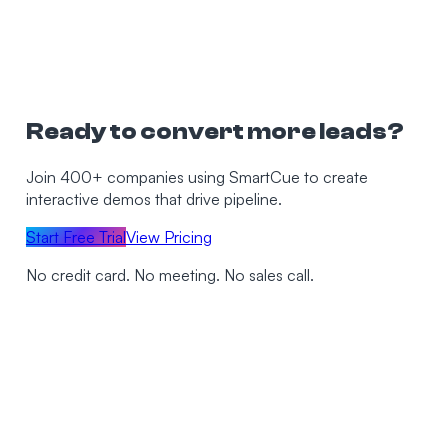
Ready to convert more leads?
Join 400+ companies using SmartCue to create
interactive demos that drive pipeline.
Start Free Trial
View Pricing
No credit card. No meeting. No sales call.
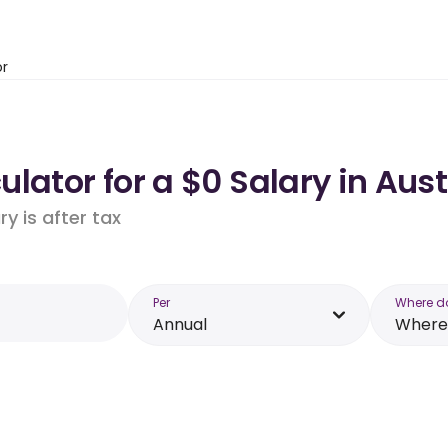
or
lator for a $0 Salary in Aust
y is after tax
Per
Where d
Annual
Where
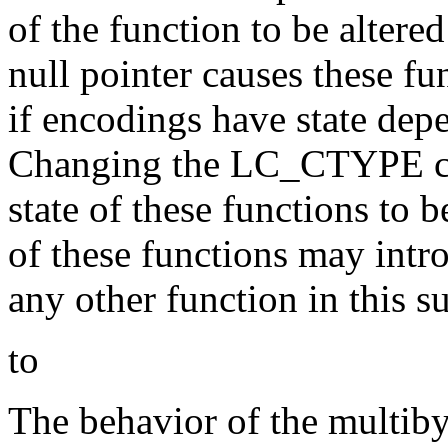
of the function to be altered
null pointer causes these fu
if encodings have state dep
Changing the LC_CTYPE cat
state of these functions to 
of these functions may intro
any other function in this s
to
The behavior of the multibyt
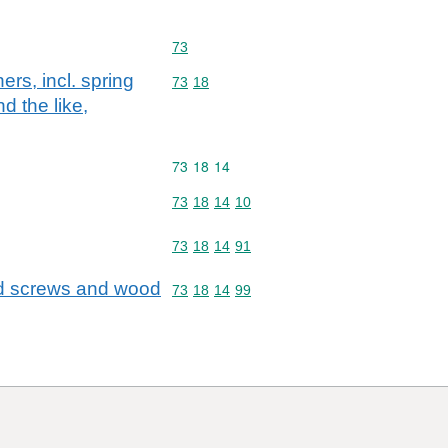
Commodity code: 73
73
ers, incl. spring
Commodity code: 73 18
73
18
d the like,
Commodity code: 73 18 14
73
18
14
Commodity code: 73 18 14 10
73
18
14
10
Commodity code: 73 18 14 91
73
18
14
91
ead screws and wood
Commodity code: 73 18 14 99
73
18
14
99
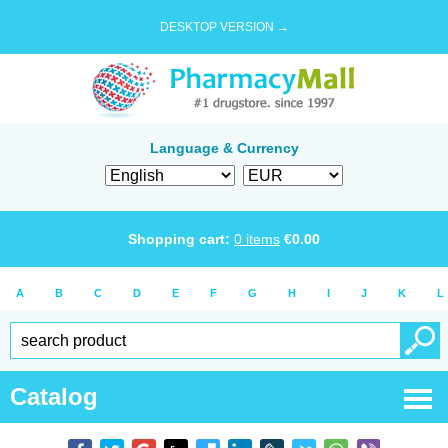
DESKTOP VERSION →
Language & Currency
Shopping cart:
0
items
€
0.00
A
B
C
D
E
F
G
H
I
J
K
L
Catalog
————————
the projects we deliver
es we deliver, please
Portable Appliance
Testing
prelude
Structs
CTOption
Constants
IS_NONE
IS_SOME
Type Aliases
————————
WHAT THE EXERCISE ASKS - How many lines of the entries above contain the word "functions"? Give the number alone.

WRITTEN REPLY - 2